Тем временем уже был собран валежник для костра. Оказалось, что, кроме нас с Птичкой, никто так и не решился поплавать, лишь некоторые зашли по колено и вернулись на берег, признав, что вода не отличается должной чистотой. Она и впрямь была грязнее, чем Нил под Луксором. Ведь Ярославль — крупный промышленный город.
Воспользовавшись мгновением, когда мы с Птичкой оказались рядом и никто не мог нас услышать, я предложил ей сбежать с теплохода здесь, в Ярославле, и уехать, куда она захочет.

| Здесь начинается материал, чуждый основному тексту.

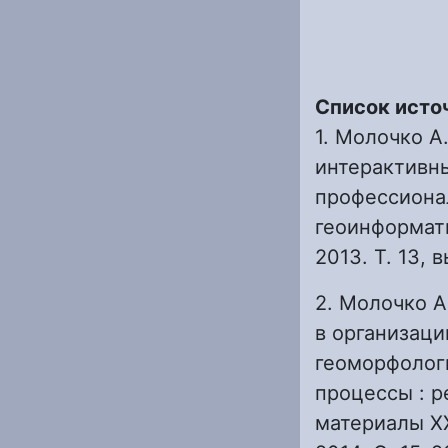
Список исто
1. Молочко А
интерактивн
профессиона
геоинформатик
2013. Т. 13, в
2. Молочко А
в организаци
геоморфолог
процессы : р
материалы X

— Нет, — ответила она. — Ведь ты же не захотел уйти со мной на дно Волги.
— Лариса!
— Нет!
— Безумная!
Недолго посидев у костра, мы вернулись на теплоход, где встречал нас главнокомандующий Тетка и все, кто не ходил с нами. Веселье продолжилось, «Николай Таралинский», которого я предложил впредь называть «Дядюшкой Тартаром», в честь «Дядюшки Сунсуна», отчалил от Ярославской пристани и поплыл дальше вниз по ночной Волге. Лариса вдруг снова стала проявлять нежность к Игорю, потом они исчезли, а я, сгорая от ревности, удвоил свои старания в направлении Аиды, и в пять часов утра умопомрачительная Язычкова обнаружила себя в моей каюте, в постели со мной. В моей коллекции, где уже был Ротик, появился теперь еще и Язычок. Насладившись ее любовью, на рассвете я сделал вид, что сладко уснул, и как бы во сне пробормотал:
— Джехрум мешхед Тегеран.
— Что-что? — сонно спросила она.
— Керманшах джульфа урмия, — добавил я.
— Бамбарбия кергуду, — передразнила она меня, вздохнула и погрузилась в сон. В отличие от меня по-настоящему. Я, правда, тоже вскоре уснул под убаюкивающий голос Птички, поющей где-то высоко-высоко в моей голове.